The findings? Parts of the runners' hearts were swollen and inflamed, and function fell in more than half the regions of the heart, an effect possibly associated with the observed drop in blood supply and nourishment of the heart muscle. In addition, the enzyme troponin, which rises in response to heart strain, spiked.

"These are the same signs you see in various diseased states," Larose says, "in hearts that are in distress and suffering."

Significantly, the researchers saw no evidence of cell death or scarring. Says Larose: "There were definitely signs of injury but no loss of heart tissue." Ergo, no permanent damage.

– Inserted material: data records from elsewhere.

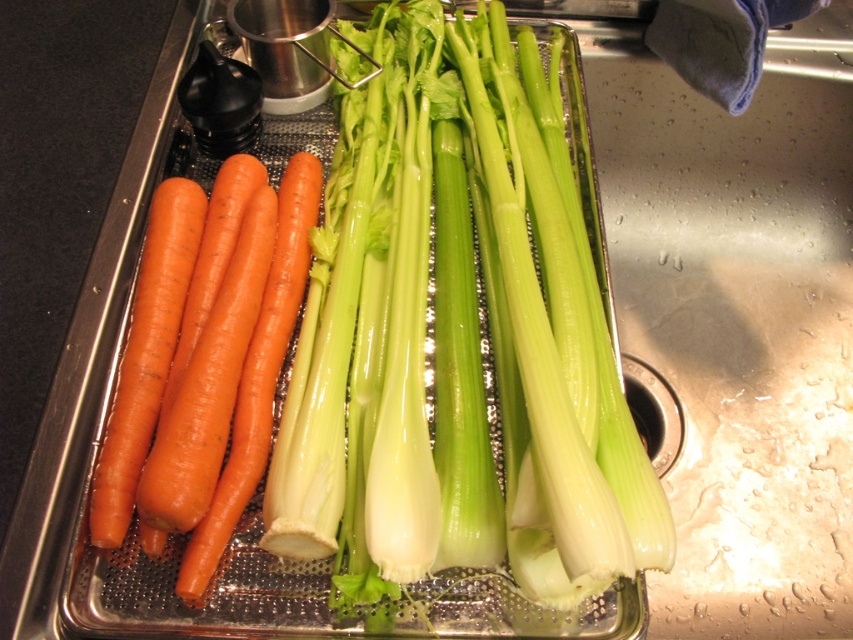 Does green glossy celery at center lie behind orange matte carrot at left?

That is False.

Can you confirm if green glossy celery at center is smaller than orange matte carrot at left?

No, green glossy celery at center is not smaller than orange matte carrot at left.

The width and height of the screenshot is (853, 640). Find the location of `green glossy celery at center`. green glossy celery at center is located at coordinates [x=456, y=339].

Does point (276, 339) lie behind point (173, 273)?

No.

Is orange matte carrots at left thinner than orange matte carrot at left?

Incorrect, orange matte carrots at left's width is not less than orange matte carrot at left's.

Does point (260, 394) lie behind point (131, 428)?

Yes, it is.

Locate an element on the screen. orange matte carrots at left is located at coordinates (228, 372).

Is green glossy celery at center to the left of orange matte carrots at left from the viewer's perspective?

In fact, green glossy celery at center is to the right of orange matte carrots at left.

Who is positioned more to the right, green glossy celery at center or orange matte carrots at left?

Positioned to the right is green glossy celery at center.

Is point (308, 435) in front of point (189, 296)?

If the injury is temporary, you may reasonably wonder, why fret?

Larose explains: "The temporary damage you see in other diseased states is associated with increased arrhythmia and cardiac events. The heart is not only a muscle, it's also an electrical system. If you injure the cells, they can go haywire, and electricity is not conducted properly. That's why a heart in a relatively disease-free state can go into sudden cardiac arrest."

None of Larose's study subjects had a heart attack or "cardiac event." But the rigors of the marathon affected them differently. The determining factor: fitness.

The most fit runners had less to no injury; the least fit had more.

In some cases, the damage was so widespread that it extended to the entire left ventricle.

Would a heart show the same damage after an all-out 800-meter run, or a mile?

"We don't know," Larose says. "But running a marathon is probably the most extreme thing most of us will ever do, and the sheer duration of the effort is a major issue. The longer it took to run the marathon, the more injury we saw."

The take-home message: "If you're not properly trained for a marathon," Larose says, "you should be aware that you may be at increased risk."